Start of Data for review

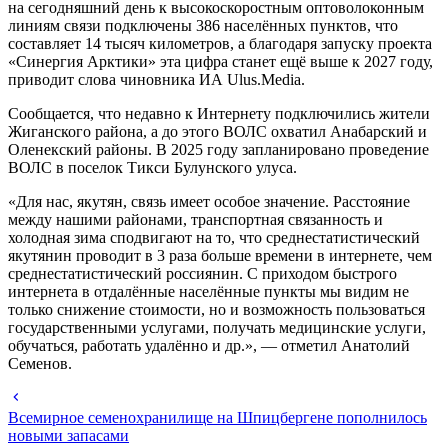
на сегодняшний день к высокоскоростным оптоволоконным
линиям связи подключены 386 населённых пунктов, что
составляет 14 тысяч километров, а благодаря запуску проекта
«Синергия Арктики» эта цифра станет ещё выше к 2027 году,
приводит слова чиновника ИА Ulus.Media.
Сообщается, что недавно к Интернету подключились жители
Жиганского района, а до этого ВОЛС охватил Анабарский и
Оленекский районы. В 2025 году запланировано проведение
ВОЛС в поселок Тикси Булунского улуса.
«Для нас, якутян, связь имеет особое значение. Расстояние
между нашими районами, транспортная связанность и
холодная зима сподвигают на то, что среднестатистический
якутянин проводит в 3 раза больше времени в интернете, чем
среднестатистический россиянин. С приходом быстрого
интернета в отдалённые населённые пункты мы видим не
только снижение стоимости, но и возможность пользоваться
государственными услугами, получать медицинские услуги,
обучаться, работать удалённо и др.», — отметил Анатолий
Семенов.
Всемирное семенохранилище на Шпицбергене пополнилось
новыми запасами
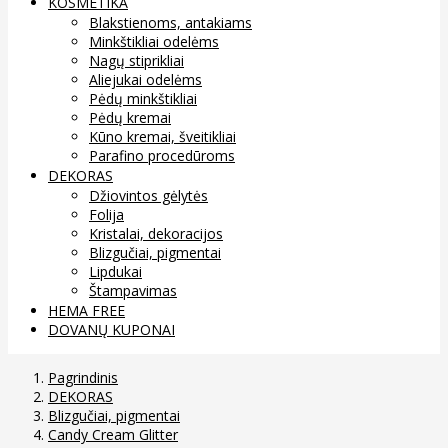
KOSMETIKA
Blakstienoms, antakiams
Minkštikliai odelėms
Nagų stiprikliai
Aliejukai odelėms
Pėdų minkštikliai
Pėdų kremai
Kūno kremai, šveitikliai
Parafino procedūroms
DEKORAS
Džiovintos gėlytės
Folija
Kristalai, dekoracijos
Blizgučiai, pigmentai
Lipdukai
Štampavimas
HEMA FREE
DOVANŲ KUPONAI
Pagrindinis
DEKORAS
Blizgučiai, pigmentai
Candy Cream Glitter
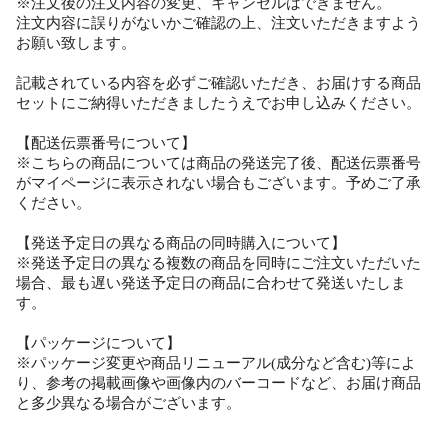
※注文後の注文内容の変更、キャンセルはできません。
注文内容に誤りがないかご確認の上、注文いただきますよう
お願い致します。
記載されている内容を必ずご確認いただき、お届けする商品
セットにご納得いただきましたうえでお申し込みください。
【配送伝票番号について】
※こちらの商品については商品の発送完了後、配送伝票番号
がマイページに表示されない場合もございます。予めご了承
ください。
【発送予定日の異なる商品の同時購入について】
※発送予定日の異なる複数の商品を同時にご注文いただいた
場合、最も遅い発送予定日の商品に合わせて発送いたしま
す。
【パッケージについて】
※パッケージ変更や商品リニューアル(成分など含む)等によ
り、参考の掲載画像や画像内のバーコードなど、お届け商品
と多少異なる場合がございます。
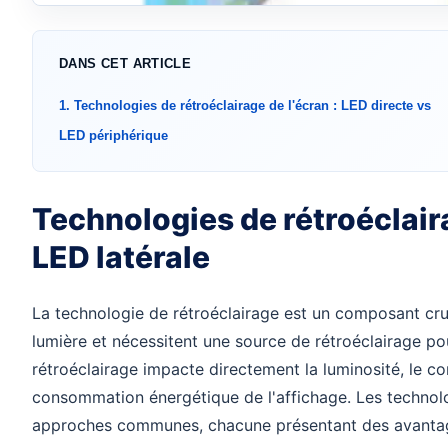
DANS CET ARTICLE
1. Technologies de rétroéclairage de l'écran : LED directe vs
LED périphérique
Technologies de rétroéclaira
LED latérale
La technologie de rétroéclairage est un composant cru
lumière et nécessitent une source de rétroéclairage pou
rétroéclairage impacte directement la luminosité, le co
consommation énergétique de l'affichage. Les technol
approches communes, chacune présentant des avantages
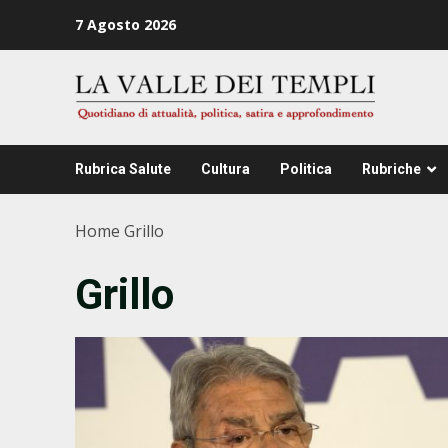
Zum
7 Agosto 2026
Inhalt
springen
Rubrica Salute
Cultura
Politica
Rubriche
Home
Grillo
Grillo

End of Data for review

*The problem*. Filter the data above down to lines with the word "kremai", and copy them.

*Exercise output*.
Pėdų kremai
Kūno kremai, šveitikliai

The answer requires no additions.